To follow a desired circular ground track, the wind correction angle must be varied in a timely manner because of the varying groundspeed as the turn progresses. The faster the groundspeed, the faster the wind correction angle must be established; the slower the groundspeed, the slower the wind correction angle may be established. It can be seen then that the steepest bank and fastest rate of turn should be made on the downwind portion of the turn and the shallowest bank and slowest rate of turn on the upwind portion.
The principles and techniques of varying the angle of bank to change the rate of turn and wind correction angle for controlling wind drift during a turn are the same for all ground track maneuvers involving changes in direction of fl ight. When there is no wind, it should be simple to fl y along a ground track with an arc of exactly 180° and a constant radius because the fl ightpath and ground track would be identical. This can be demonstrated by approaching a road at a 90° angle and, when directly over the road, rolling into a medium-banked turn. Then, maintaining the same angle of bank throughout the 180° of turn. [Figure 9-2]
To complete the turn, the rollout should be started at a point where the wings become level as the aircraft again reaches the road at a 90° angle and is directly over the road just as the turn is completed. This would be possible only if there were absolutely no wind and if the angle of bank and the rate of turn remained constant throughout the entire maneuver.
If the turn were made with a constant angle of bank and a wind blowing directly across the road, it would result in a constant radius turn through the air. However, the wind effects would cause the ground track to be distorted from a constant radius turn or semicircular path. The greater the wind velocity, the greater the difference between the desired ground track and the flightpath. To counteract this drift, the flightpath can be controlled by the pilot in such a manner as to neutralize the effect of the wind and cause the ground track to be a constant radius semicircle.
The effects of wind during turns can be demonstrated after selecting a road, railroad, or other ground reference that forms a straight line parallel to the wind. Fly into the wind directly over and along the line and then make a turn with a constant medium angle of bank for 360° of turn. [Figure 9-3]

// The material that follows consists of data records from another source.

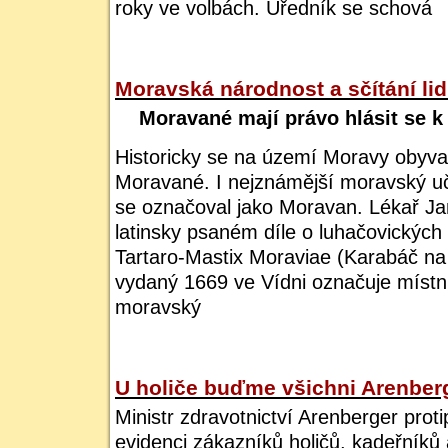
roky ve volbách. Úředník se schová
Moravská národnost a sčítání li
Moravané mají právo hlásit se 
Historicky se na území Moravy obyvat
Moravané. I nejznámější moravský u
se označoval jako Moravan. Lékař Ja
latinsky psaném díle o luhačovickýc
Tartaro-Mastix Moraviae (Karabáč na
vydaný 1669 ve Vídni označuje místní
moravský
U holiče buďme všichni Arenber
Ministr zdravotnictví Arenberger proti
evidenci zákazníků holičů, kadeřníků 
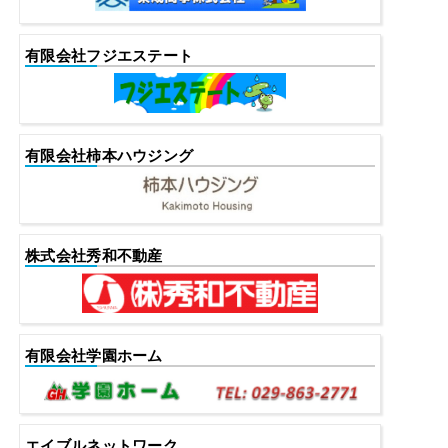
有限会社フジエステート
有限会社柿本ハウジング
株式会社秀和不動産
有限会社学園ホーム
エイブルネットワーク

The aircraft returns to a point directly over the line but slightly downwind from the starting point, the amount depending on the wind velocity and the time required to complete the turn. The path over the ground is an elongated circle, although in reference to the air it is a perfect circle. Straight flight during the upwind segment after completion of the turn is necessary to bring the aircraft back to the starting position.

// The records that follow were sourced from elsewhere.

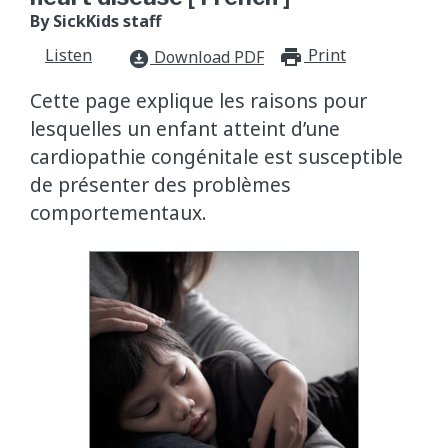
By SickKids staff
Listen
Print
print_for
Download PDF
download_for_offline
Cette page explique les raisons pour
lesquelles un enfant atteint d’une
cardiopathie congénitale est susceptible
de présenter des problèmes
comportementaux.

A similar 360° turn may be started at a specific point over the reference line, with the aircraft headed directly downwind. In this demonstration, the effect of wind during the constant banked turn drifts the aircraft to a point where the line is re-intercepted, but the 360° turn is completed at a point downwind from the starting point.
Another reference line which lies directly crosswind may be selected and the same procedure repeated. If wind drift is not corrected, the aircraft is headed in the original direction at the completion of the 360° turn, but has drifted away from the line a distance dependent on the amount of wind.
From these demonstrations, it can be seen where and why it is necessary to increase or decrease the angle of bank and the rate of turn to achieve a desired track over the ground. The principles and techniques involved can be practiced and evaluated by the performance of the ground track maneuvers discussed in this chapter.